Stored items
───

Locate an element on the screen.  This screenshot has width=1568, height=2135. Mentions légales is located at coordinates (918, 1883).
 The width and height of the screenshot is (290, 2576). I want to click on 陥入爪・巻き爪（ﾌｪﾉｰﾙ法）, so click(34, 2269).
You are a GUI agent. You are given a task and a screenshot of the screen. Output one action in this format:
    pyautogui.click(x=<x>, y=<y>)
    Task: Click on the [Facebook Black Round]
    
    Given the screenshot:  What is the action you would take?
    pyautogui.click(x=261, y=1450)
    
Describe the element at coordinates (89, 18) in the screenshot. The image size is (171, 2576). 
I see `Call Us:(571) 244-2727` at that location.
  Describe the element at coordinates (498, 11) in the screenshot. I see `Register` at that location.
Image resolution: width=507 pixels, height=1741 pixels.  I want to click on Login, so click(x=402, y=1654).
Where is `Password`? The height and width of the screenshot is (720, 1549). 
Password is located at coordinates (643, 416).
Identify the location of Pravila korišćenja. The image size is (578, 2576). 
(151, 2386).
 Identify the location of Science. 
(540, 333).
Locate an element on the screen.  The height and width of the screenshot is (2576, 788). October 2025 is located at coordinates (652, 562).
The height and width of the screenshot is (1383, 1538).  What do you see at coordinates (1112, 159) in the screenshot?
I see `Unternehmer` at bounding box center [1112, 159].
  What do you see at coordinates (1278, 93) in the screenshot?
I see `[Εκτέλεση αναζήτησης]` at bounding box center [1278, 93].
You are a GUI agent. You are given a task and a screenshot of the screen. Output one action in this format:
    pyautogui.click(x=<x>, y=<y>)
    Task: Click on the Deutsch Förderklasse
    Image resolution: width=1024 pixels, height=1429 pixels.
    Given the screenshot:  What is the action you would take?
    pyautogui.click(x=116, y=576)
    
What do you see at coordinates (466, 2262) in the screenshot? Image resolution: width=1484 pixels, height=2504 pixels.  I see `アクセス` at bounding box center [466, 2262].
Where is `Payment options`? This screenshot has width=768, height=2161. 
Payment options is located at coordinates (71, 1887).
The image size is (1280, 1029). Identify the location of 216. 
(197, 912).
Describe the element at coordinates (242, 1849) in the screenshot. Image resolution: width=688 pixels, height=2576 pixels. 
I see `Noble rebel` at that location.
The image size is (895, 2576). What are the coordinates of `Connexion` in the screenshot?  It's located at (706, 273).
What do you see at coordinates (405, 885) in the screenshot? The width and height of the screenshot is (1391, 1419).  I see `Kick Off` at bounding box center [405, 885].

───

EXERCISE BRIEF:
In the entries above, find the line holding "Task: Click on the [Facebook Black Round]" and the line holding "The image size is (895, 2576)."; print both of them and every line between, exactly, and nothing else.

SOLVED PROBLEM:
    Task: Click on the [Facebook Black Round]
    
    Given the screenshot:  What is the action you would take?
    pyautogui.click(x=261, y=1450)
    
Describe the element at coordinates (89, 18) in the screenshot. The image size is (171, 2576). 
I see `Call Us:(571) 244-2727` at that location.
  Describe the element at coordinates (498, 11) in the screenshot. I see `Register` at that location.
Image resolution: width=507 pixels, height=1741 pixels.  I want to click on Login, so click(x=402, y=1654).
Where is `Password`? The height and width of the screenshot is (720, 1549). 
Password is located at coordinates (643, 416).
Identify the location of Pravila korišćenja. The image size is (578, 2576). 
(151, 2386).
 Identify the location of Science. 
(540, 333).
Locate an element on the screen.  The height and width of the screenshot is (2576, 788). October 2025 is located at coordinates (652, 562).
The height and width of the screenshot is (1383, 1538).  What do you see at coordinates (1112, 159) in the screenshot?
I see `Unternehmer` at bounding box center [1112, 159].
  What do you see at coordinates (1278, 93) in the screenshot?
I see `[Εκτέλεση αναζήτησης]` at bounding box center [1278, 93].
You are a GUI agent. You are given a task and a screenshot of the screen. Output one action in this format:
    pyautogui.click(x=<x>, y=<y>)
    Task: Click on the Deutsch Förderklasse
    Image resolution: width=1024 pixels, height=1429 pixels.
    Given the screenshot:  What is the action you would take?
    pyautogui.click(x=116, y=576)
    
What do you see at coordinates (466, 2262) in the screenshot? Image resolution: width=1484 pixels, height=2504 pixels.  I see `アクセス` at bounding box center [466, 2262].
Where is `Payment options`? This screenshot has width=768, height=2161. 
Payment options is located at coordinates (71, 1887).
The image size is (1280, 1029). Identify the location of 216. 
(197, 912).
Describe the element at coordinates (242, 1849) in the screenshot. Image resolution: width=688 pixels, height=2576 pixels. 
I see `Noble rebel` at that location.
The image size is (895, 2576). What are the coordinates of `Connexion` in the screenshot?  It's located at (706, 273).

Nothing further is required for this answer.